LLaVA-NeXT
LLaVA-NeXT copied to clipboard
inference with LLM and vision frozen
Dear all, I have fine-tuned a LLaVA-OneVision (0.5B and 7B) with LLM and vision components frozen. The checkpoint output directory contains these files:
runs
checkpoint-1000
...
...
checkpoint-22000
trainer_state.json
mm_projector.bin
config.json
Loading the trained model with load_pretrained_model(model_path, model_base=None, model_name='llava_qwen', device_map='auto') fail as no tokenizer files are found in the model_path. When I copy tokenizer files (tokenizer_config.json, tokenizer.json) from the base model, loading fails with this error: OSError: Error no file named pytorch_model.bin, tf_model.h5, model.ckpt.index or flax_model.msgpack found in directory.
I had a look at the load_pretrained_model method in the builder.py file. It seems that I should set model_base to base model (e.g. lmms-lab/llava-onevision-qwen2-0.5b-ov) rather than setting to None. Also, it seems that some logic to load qwen model is missing in the method.
I tried to add this code:
elif "qwen" in model_name.lower():
from llava.model.language_model.llava_qwen import LlavaQwenConfig, LlavaQwenForCausalLM
tokenizer = AutoTokenizer.from_pretrained(model_base, use_fast=False)
if overwrite_config is not None:
llava_cfg = LlavaQwenConfig.from_pretrained(model_path)
rank0_print(f"Overwriting config with {overwrite_config}")
for k, v in overwrite_config.items():
setattr(llava_cfg, k, v)
model = LlavaQwenForCausalLM.from_pretrained(model_base, low_cpu_mem_usage=True, attn_implementation=attn_implementation, config=llava_cfg, **kwargs)
else:
model = LlavaQwenForCausalLM.from_pretrained(model_base, low_cpu_mem_usage=True, attn_implementation=attn_implementation, **kwargs)
right after:
elif model_base is not None:
...
...
elif (
"wizardlm-2" in model_name.lower()
and "vicuna" in model_name.lower()
or "llama" in model_name.lower()
or "yi" in model_name.lower()
or "nous-hermes" in model_name.lower()
or "llava-v1.6-34b" in model_name.lower()
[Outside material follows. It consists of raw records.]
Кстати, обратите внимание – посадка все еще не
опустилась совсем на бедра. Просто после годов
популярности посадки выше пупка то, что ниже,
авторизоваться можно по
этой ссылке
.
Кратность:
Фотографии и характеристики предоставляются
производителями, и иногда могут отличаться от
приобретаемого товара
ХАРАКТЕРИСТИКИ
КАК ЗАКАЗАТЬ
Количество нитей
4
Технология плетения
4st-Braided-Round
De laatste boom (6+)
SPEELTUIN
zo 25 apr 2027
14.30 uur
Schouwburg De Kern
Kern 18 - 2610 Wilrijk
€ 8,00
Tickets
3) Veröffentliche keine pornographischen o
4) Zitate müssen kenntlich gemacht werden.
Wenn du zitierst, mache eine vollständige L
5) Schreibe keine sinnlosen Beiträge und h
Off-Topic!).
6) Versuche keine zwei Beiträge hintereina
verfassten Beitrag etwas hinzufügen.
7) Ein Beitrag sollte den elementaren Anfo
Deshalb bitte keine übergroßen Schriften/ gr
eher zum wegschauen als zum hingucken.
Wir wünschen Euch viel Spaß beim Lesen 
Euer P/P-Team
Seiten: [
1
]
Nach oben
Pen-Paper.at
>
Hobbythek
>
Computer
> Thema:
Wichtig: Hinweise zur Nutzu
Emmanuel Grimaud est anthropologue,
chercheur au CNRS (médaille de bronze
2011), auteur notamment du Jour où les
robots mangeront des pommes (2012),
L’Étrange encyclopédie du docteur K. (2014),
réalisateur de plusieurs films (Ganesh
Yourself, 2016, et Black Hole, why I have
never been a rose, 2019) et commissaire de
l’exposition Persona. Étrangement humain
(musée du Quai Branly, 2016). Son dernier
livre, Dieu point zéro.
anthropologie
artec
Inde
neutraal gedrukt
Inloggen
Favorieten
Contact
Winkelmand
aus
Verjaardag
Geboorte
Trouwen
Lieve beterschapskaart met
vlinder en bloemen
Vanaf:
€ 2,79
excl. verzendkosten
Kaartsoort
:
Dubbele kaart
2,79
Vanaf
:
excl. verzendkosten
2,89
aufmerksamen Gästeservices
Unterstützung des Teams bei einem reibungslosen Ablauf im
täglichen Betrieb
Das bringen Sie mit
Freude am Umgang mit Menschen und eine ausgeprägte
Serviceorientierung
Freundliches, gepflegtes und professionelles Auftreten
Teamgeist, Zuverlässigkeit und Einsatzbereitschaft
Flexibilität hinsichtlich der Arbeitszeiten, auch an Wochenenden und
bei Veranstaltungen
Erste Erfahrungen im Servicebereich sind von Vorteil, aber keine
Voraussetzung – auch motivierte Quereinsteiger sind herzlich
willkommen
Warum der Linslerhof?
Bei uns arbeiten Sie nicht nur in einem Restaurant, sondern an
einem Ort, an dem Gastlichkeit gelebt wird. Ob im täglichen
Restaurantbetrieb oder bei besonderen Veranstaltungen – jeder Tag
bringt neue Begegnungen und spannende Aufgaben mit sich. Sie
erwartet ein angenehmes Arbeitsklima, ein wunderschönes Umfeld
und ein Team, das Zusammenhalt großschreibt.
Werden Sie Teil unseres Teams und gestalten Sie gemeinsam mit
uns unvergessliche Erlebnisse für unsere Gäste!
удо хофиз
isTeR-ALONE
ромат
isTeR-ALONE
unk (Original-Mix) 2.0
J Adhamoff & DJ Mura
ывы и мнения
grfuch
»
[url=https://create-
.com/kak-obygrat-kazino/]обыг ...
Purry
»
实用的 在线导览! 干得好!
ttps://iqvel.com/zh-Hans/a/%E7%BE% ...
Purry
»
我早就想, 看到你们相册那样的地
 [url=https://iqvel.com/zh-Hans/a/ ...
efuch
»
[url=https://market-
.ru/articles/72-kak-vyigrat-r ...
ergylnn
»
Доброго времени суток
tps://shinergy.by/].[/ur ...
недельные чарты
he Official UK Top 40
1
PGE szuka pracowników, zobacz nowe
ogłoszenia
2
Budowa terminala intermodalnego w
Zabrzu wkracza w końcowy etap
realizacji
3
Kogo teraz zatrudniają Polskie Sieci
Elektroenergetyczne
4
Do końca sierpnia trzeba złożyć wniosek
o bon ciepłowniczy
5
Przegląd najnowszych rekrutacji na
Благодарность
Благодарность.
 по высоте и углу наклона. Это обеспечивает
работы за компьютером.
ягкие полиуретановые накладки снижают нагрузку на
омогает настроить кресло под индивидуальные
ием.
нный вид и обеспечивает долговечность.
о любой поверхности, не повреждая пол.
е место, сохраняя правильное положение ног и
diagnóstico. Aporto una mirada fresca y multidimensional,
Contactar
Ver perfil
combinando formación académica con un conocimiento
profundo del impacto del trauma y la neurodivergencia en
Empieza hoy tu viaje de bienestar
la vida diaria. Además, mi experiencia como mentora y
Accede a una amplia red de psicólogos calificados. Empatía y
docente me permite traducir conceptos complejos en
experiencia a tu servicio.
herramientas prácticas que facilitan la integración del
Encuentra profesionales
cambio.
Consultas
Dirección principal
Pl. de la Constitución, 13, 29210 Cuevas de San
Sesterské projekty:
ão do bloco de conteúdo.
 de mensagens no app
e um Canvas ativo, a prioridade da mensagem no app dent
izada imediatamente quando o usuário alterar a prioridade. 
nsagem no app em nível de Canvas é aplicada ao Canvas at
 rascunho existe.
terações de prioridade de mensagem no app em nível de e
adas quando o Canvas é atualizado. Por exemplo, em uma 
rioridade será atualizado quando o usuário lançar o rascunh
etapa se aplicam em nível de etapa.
or "llava-v1.5" in model_name.lower()
):
....
....
model = LlavaLlamaForCausalLM.from_pretrained(model_base, low_cpu_mem_usage=True, config=llava_cfg, **kwargs)
[ADD CODE HERE]
I managed to load the model with this fix. Can you please confirm if this is correct or if I am doing something wrong? Thanks a lot for your help.